Grady Brame was on the cusp of winning his first State Amateur golf title in 2002 after finishing second twice and third once in several years of trying. But his championship hopes were suddenly in peril when he carded his third straight bogey late in the final round.
As he came off the 16th green, Brame got some not-so-encouraging words from his 9-year-old son.
“Dad, what are you doing?” a confounded Grady Brame Jr., too young to know any better, asked his father.
“I’m trying as hard as I can,” the father assured.
The elder Brame offset the spell of bogeys with a 70-foot putt for birdie on 17, enough to stave off Tommy Brennan to win the title that year at The Bluffs on Thompson Creek. The kid posed for pictures afterward hoisting his father’s trophy.
Nine years later, Brame Sr. is still looking for his next State Amateur championship, and his son now seeks a trophy to call his own.
The father-son duo helps highlight the 144-player field at the 92nd annual Louisiana Golf Association Amateur Championship. Action runs Thursday-Sunday at Oakbourne Country Club in Lafayette.
Brame Jr., a Southeastern Louisiana University golf signee, will play the event for the fifth time.

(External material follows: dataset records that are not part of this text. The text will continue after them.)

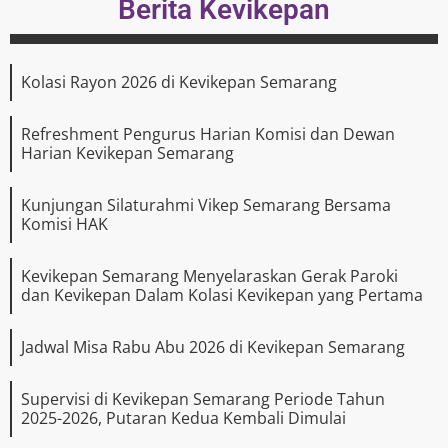
Berita Kevikepan
Kolasi Rayon 2026 di Kevikepan Semarang
Refreshment Pengurus Harian Komisi dan Dewan
Harian Kevikepan Semarang
Kunjungan Silaturahmi Vikep Semarang Bersama
Komisi HAK
Kevikepan Semarang Menyelaraskan Gerak Paroki
dan Kevikepan Dalam Kolasi Kevikepan yang Pertama
Jadwal Misa Rabu Abu 2026 di Kevikepan Semarang
Supervisi di Kevikepan Semarang Periode Tahun
2025-2026, Putaran Kedua Kembali Dimulai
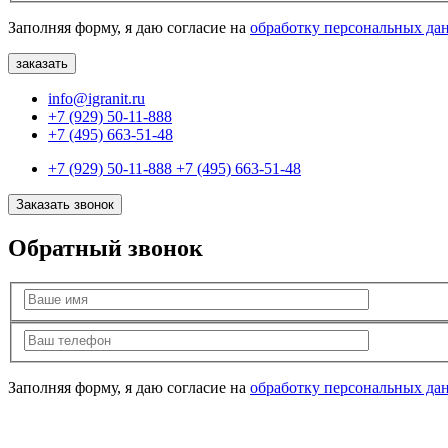
Заполняя форму, я даю согласие на
обработку персональных да
info@igranit.ru
+7 (929) 50-11-888
+7 (495) 663-51-48
+7 (929) 50-11-888
+7 (495) 663-51-48
Заказать звонок
Обратный звонок
Заполняя форму, я даю согласие на
обработку персональных да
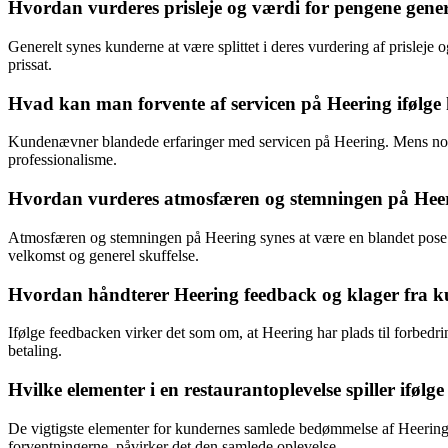
Hvordan vurderes prisleje og værdi for pengene gene
Generelt synes kunderne at være splittet i deres vurdering af prisleje o
prissat.
Hvad kan man forvente af servicen på Heering ifølge
Kundenævner blandede erfaringer med servicen på Heering. Mens no
professionalisme.
Hvordan vurderes atmosfæren og stemningen på Hee
Atmosfæren og stemningen på Heering synes at være en blandet pose
velkomst og generel skuffelse.
Hvordan håndterer Heering feedback og klager fra k
Ifølge feedbacken virker det som om, at Heering har plads til forbedr
betaling.
Hvilke elementer i en restaurantoplevelse spiller ifø
De vigtigste elementer for kundernes samlede bedømmelse af Heering syn
forventningerne, påvirker det den samlede oplevelse.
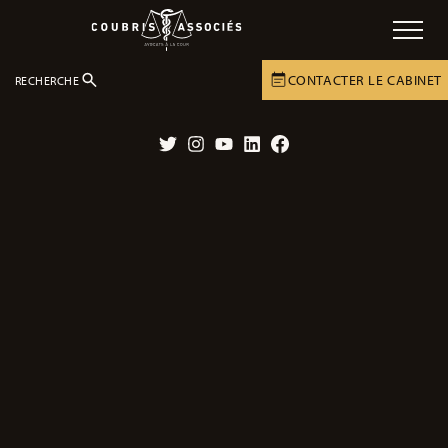
CONTACTER LE CABINET
RECHERCHE
DOSSIERS
CONTENTIEUX MÉDICAUX
Twitter
Instagram
YouTube
LinkedIn
Facebook
Action contentieuse contre l’O.N.I.A.M.
Contestation auprès de la juridiction administrative.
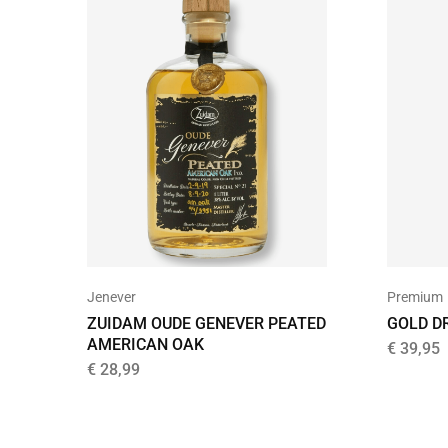
Jenever
Premium
ZUIDAM OUDE GENEVER PEATED
GOLD D
AMERICAN OAK
€
39,95
€
28,99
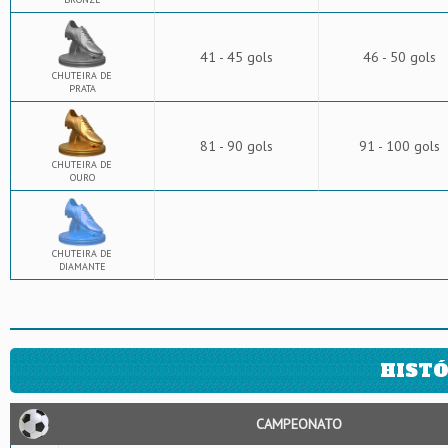
41 - 45 gols
46 - 50 gols
CHUTEIRA DE
PRATA
81 - 90 gols
91 - 100 gols
CHUTEIRA DE
OURO
CHUTEIRA DE
DIAMANTE
HISTÓ
CAMPEONATO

He won the Class 2A state title last month at Beaver Creek in Zachary by five strokes, his final tournament for the St. Thomas Aquinas team his father coaches. He had finished third at state as a freshman and second as a junior.
Brame Sr., 53, still calls the State Amateur triumph a defining moment in his long, successful career on the amateur circuit.
“There are contemporaries of mine like Tommy Brennan and Gayle Sanchez who’ve won a lot of tournaments in a lot of places, but have not won this one,” said Brame Sr., a Hammond real estate agent. “It’s a hard tournament to win.”
Brame Sr. learned the game from his father growing up in Alexandria, and he’d passed it on to his own son by the time Brame Jr. was old enough to grip a club.
Five years after watching his father win, Brame Jr. qualified for the State Amateur at 14. He lacked the strength and seasoning of other players, but the youngster gave TPC Louisiana everything he had.
“That first tee shot, I was so nervous,” Brame Jr. said. “I hit one of the worst tee shots I’ve ever hit.”
He has been a regular at the event ever since, but has finished ahead of his father only once.
“That old man, he still has it,” Brame Jr. said. “When his game’s on, he can beat anybody.”
The father has served as his son’s caddie — and vice versa — at various tournaments through the years.
Because they live on Oak Knoll Country Club in Hammond, the Brames can pick up their clubs on a whim and head outside to work on their golf games.
It’s mostly just for kicks. Mostly.
“Secretly, we know what our scores are,” Brame Jr. said, “and we’re both trying to beat each other. It gets pretty close.”
The elder Brame said he still has a “bit of a mental edge” when the two go head-to-head. Father time, however, favors his son.
“Our golf games are heading in opposite directions, and we’re about to cross paths,” Brame Sr. said. “He’s going to be going in a good direction, and I’m going to be going backward.”